- [The input]

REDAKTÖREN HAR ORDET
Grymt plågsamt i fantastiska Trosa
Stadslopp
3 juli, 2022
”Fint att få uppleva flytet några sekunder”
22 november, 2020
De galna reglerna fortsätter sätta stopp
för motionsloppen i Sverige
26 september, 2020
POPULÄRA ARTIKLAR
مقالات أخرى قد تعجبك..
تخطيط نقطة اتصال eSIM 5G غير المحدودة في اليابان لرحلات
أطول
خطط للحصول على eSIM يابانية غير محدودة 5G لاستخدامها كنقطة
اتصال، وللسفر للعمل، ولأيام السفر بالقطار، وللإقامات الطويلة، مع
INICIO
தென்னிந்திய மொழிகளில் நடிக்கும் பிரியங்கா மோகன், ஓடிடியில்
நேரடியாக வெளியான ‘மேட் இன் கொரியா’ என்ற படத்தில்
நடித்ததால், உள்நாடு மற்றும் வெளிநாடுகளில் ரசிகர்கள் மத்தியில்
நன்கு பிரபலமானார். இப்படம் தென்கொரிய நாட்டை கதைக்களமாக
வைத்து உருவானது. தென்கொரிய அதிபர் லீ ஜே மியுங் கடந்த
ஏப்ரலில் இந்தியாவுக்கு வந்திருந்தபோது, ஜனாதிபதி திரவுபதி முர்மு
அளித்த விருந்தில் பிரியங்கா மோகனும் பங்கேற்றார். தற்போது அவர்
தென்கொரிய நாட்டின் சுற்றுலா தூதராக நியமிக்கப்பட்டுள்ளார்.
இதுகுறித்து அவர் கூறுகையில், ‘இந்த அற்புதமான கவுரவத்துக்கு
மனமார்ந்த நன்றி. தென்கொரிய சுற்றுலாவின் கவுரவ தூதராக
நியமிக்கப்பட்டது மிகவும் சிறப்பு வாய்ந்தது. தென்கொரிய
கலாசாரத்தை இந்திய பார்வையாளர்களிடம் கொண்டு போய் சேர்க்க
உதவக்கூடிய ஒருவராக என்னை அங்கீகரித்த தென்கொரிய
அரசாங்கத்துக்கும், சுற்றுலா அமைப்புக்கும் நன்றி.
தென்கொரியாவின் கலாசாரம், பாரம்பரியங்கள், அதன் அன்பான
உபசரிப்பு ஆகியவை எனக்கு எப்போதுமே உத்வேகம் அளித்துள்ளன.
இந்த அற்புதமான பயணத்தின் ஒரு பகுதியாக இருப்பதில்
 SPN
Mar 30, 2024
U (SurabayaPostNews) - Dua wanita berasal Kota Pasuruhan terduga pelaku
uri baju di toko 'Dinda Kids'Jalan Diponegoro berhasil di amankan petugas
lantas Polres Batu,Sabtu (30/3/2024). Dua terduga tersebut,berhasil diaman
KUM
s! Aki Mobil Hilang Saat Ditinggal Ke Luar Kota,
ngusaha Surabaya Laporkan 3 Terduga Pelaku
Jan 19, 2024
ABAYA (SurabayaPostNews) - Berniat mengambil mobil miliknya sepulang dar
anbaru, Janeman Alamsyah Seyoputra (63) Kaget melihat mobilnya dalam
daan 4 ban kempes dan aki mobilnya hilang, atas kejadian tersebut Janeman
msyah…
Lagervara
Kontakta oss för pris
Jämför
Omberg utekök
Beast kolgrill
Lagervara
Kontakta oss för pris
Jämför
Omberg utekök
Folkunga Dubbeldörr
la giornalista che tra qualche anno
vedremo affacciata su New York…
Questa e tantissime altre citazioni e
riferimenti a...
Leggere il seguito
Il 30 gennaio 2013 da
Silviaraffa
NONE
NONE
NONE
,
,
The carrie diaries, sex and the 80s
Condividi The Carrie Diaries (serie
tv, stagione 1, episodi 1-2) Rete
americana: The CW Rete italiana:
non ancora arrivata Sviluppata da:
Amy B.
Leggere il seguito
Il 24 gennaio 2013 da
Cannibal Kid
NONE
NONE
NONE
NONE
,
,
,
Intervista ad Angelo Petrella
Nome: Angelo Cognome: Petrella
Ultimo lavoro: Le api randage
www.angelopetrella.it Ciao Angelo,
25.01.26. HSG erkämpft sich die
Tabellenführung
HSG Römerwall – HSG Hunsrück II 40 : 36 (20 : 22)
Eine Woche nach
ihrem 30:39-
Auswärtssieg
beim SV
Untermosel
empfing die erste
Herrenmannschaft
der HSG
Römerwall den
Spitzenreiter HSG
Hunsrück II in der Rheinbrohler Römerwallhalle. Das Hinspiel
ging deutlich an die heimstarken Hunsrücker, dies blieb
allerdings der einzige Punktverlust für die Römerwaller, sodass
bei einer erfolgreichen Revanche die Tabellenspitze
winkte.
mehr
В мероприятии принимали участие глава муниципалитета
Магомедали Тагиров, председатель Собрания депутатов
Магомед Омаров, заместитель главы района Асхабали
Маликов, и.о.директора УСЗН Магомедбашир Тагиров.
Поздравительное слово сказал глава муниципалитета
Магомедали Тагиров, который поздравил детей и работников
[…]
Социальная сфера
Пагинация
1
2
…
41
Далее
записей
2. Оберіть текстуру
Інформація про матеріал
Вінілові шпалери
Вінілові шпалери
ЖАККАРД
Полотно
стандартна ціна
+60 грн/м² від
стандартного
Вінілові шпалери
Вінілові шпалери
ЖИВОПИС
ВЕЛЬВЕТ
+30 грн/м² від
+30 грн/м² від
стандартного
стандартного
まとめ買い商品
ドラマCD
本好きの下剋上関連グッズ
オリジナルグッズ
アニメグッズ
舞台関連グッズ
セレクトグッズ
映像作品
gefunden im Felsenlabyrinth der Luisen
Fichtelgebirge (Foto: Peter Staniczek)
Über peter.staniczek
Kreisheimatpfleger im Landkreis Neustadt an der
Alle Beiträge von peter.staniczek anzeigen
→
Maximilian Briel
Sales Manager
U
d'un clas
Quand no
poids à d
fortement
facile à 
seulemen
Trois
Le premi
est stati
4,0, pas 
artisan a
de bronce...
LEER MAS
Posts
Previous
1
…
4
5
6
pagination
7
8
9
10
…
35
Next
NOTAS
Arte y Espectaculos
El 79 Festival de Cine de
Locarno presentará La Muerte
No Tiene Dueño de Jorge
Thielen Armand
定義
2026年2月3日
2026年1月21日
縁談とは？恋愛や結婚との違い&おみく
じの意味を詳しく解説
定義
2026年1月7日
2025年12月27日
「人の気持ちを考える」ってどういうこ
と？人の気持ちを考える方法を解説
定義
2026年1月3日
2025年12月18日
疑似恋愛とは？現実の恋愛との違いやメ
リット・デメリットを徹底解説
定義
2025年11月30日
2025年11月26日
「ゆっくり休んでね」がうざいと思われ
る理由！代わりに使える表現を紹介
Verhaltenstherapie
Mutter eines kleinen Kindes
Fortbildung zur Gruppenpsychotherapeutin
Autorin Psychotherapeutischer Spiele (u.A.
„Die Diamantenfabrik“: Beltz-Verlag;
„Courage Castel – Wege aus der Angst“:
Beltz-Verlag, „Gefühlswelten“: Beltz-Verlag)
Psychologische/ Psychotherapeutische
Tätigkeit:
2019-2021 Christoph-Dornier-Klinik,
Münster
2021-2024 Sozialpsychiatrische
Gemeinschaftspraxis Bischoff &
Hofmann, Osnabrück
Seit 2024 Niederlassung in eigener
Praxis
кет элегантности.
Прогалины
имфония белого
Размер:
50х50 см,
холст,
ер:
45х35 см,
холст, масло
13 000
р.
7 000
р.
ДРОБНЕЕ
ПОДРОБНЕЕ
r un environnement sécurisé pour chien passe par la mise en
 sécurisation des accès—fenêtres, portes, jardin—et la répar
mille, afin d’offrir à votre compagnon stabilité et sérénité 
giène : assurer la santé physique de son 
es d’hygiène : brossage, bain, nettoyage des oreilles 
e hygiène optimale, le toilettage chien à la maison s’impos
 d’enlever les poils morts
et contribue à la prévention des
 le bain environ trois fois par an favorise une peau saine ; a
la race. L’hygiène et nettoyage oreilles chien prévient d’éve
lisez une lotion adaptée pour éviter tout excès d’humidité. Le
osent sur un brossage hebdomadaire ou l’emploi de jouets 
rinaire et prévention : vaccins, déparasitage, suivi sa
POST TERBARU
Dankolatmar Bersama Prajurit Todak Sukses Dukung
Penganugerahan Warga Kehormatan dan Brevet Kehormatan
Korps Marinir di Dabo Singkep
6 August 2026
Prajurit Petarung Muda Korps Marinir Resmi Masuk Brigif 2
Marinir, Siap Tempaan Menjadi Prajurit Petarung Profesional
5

- [Exercise prompt] Print exactly the lines above, between the one holding "வைத்து உருவானது. தென்கொரிய" and the one holding "நியமிக்கப்பட்டது மிகவும் சிறப்பு", inclusive, and nothing besides.

- [Your response]
வைத்து உருவானது. தென்கொரிய அதிபர் லீ ஜே மியுங் கடந்த
ஏப்ரலில் இந்தியாவுக்கு வந்திருந்தபோது, ஜனாதிபதி திரவுபதி முர்மு
அளித்த விருந்தில் பிரியங்கா மோகனும் பங்கேற்றார். தற்போது அவர்
தென்கொரிய நாட்டின் சுற்றுலா தூதராக நியமிக்கப்பட்டுள்ளார்.
இதுகுறித்து அவர் கூறுகையில், ‘இந்த அற்புதமான கவுரவத்துக்கு
மனமார்ந்த நன்றி. தென்கொரிய சுற்றுலாவின் கவுரவ தூதராக
நியமிக்கப்பட்டது மிகவும் சிறப்பு வாய்ந்தது. தென்கொரிய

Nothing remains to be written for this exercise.